I’m not the biggest fish fan so starting out I need recipes that drown the taste out enough for me to be able to imagine it’s tofu. With scales and bones.  This recipe does just that. It’s awesome and Asian and easy. That sentence sounds like a video I found on my ex’s computer.

I really didn’t tweak this recipe except to add WAY more brown sugar.  I feel like I can’t have a recipe without sugar in this post. I like octupled the sugar. I added 1/4 C. instead of the measly 1 1/2 teaspoon the recipe calls for. Don’t judge me. It makes it better. Trust. I also subbed olive oil for the peanut oil because I’m lazy and didn’t  feel like spending 8 dollars on organic peanut oil. Add a teaspoon of peanut butter to the marinade and it will taste the same.  My last tip for the recipe is to not use all of it for the marinade. Save some for serving and drizzle it on top. Magical. Almost doesn’t taste like fish. Almost.

I promise I  don’t only make recipes with sugar. Here’s a delightful pot pie I made two weeks ago.

Mushroom Potpie

(Totally did not look this and that fork is ugly)

What’s that you say? Puff Pastry contains sugar? You can leave my blog right now and go click back over to This recipe may or may not contain a form of what may or may not be sugar. I at least didn’t add any more.

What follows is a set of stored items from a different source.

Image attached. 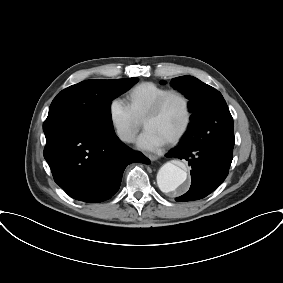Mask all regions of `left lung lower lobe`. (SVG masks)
Wrapping results in <instances>:
<instances>
[{"label":"left lung lower lobe","mask_w":283,"mask_h":283,"mask_svg":"<svg viewBox=\"0 0 283 283\" xmlns=\"http://www.w3.org/2000/svg\"><path fill=\"white\" fill-rule=\"evenodd\" d=\"M203 124L196 123L181 138L179 144L167 157L185 159L191 166V186L187 193L176 201H192L206 197L226 178L233 150L206 144L203 140Z\"/></svg>","instance_id":"obj_1"}]
</instances>
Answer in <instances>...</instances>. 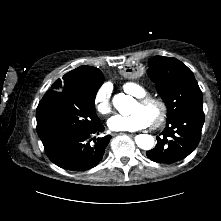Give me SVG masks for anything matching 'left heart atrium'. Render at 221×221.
Wrapping results in <instances>:
<instances>
[{"label": "left heart atrium", "mask_w": 221, "mask_h": 221, "mask_svg": "<svg viewBox=\"0 0 221 221\" xmlns=\"http://www.w3.org/2000/svg\"><path fill=\"white\" fill-rule=\"evenodd\" d=\"M149 125V119L140 111L127 116L116 115L108 121V127L112 131H137Z\"/></svg>", "instance_id": "left-heart-atrium-1"}]
</instances>
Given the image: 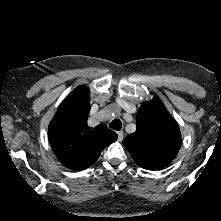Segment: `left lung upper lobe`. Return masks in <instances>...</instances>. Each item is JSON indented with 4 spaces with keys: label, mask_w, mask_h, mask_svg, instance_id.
Wrapping results in <instances>:
<instances>
[{
    "label": "left lung upper lobe",
    "mask_w": 221,
    "mask_h": 221,
    "mask_svg": "<svg viewBox=\"0 0 221 221\" xmlns=\"http://www.w3.org/2000/svg\"><path fill=\"white\" fill-rule=\"evenodd\" d=\"M137 129L123 140L135 162L147 170L161 169L176 156L180 129L159 99L143 104L136 115Z\"/></svg>",
    "instance_id": "left-lung-upper-lobe-1"
}]
</instances>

In summation, this recipe is delicious and I didn’t change a thing! Except for one of course. It has you make it in an 8 in square baking dish. Wha-wha-what??? No, no, no. Pot pie is served in individual ramekins. There is no square pot pie. You DO NOT CUT pot pie into squares and serve. While I admire the food styling in the photo above,  the pot pie is rapidly oozing away from the crust  and will devour that lettuce in a matter of seconds. I don’t like warm runny salads and I assume you don’t either. Make it the way it’s supposed to be. In bowls. Individually. So with every spoonful you get a piece of crust. What is wrong with you Real Simple? Do you not even know your own name????

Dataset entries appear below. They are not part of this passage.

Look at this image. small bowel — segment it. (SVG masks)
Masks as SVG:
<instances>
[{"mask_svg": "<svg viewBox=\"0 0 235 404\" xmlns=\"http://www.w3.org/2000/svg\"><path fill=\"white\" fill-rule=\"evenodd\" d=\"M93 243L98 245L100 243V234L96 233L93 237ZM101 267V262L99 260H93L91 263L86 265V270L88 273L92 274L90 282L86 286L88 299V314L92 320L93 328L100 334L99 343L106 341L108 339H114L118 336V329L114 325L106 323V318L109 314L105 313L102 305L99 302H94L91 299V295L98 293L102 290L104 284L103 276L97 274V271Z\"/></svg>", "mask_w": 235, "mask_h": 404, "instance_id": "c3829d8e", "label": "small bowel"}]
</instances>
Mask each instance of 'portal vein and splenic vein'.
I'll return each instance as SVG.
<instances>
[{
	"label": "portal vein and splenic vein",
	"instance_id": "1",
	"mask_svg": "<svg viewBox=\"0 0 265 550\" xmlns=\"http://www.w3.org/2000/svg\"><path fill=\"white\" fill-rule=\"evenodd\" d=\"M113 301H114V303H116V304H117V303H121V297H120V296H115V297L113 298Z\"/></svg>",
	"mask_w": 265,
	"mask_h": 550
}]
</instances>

Let’s leave on a high note.  And by high I mean what your cholesterol will be after eating this. Or what you should eat if you have a case of the munchies.

martha's creamy mac

Oh hi there Martha. I usually think your recipes are a hot mess and wonder if the test cooks in your kitchens are actually high, because they never ever turn out correctly. But with this one you proved me wrong. The photo and recipe I’m linking to are from Smitten Kitchen because I like her photos more, and Deb needs more clicks than silly old Martha but the recipe is the exact same. Here’s the thing….The croutons are what makes this dish. MAKES. THIS. DISH. The base is everything you want in Mac and Cheese. Elbow noodles? Check. Although cavatappi would make a perfectly fine choice if you were trying to impress fancy people. Cheddar cheese? Check. Butter, milk, blah blah blah. Your traditional components are all here. The roux is a solid foundation that stops it from becoming a liquid style mac and cheese. Boston Market, I’m looking at you. Whatever, the base is fine. It’s better than fine even, it’s good. What makes this dish excellent though, is something as simple as TOSSING MELTED BUTTER WITCH CUT UP WHITE BREAD and baking them on top.  Oh. My. God or .Gawd depending on your proximity to Long Island. This dish becomes transcendental with the addition of  adding what are basically croutons. Because they’re soft. And Buttery. And crunchy. And the perfect complement to the strong tasting cheese beneath. It’s other worldly. The first time I made it I added a touch of blue cheese to the crust. Ridonkulous good. I know it’s summer now and comfort food has been put on the back burner but sometime in mid-August when you’re sick of tomatoes and cucumbers(that day will come, promise) and it’s raining and you’re starting to long for fall, pull this recipe out and make it.  I swear to you it’s worth heating up that oven.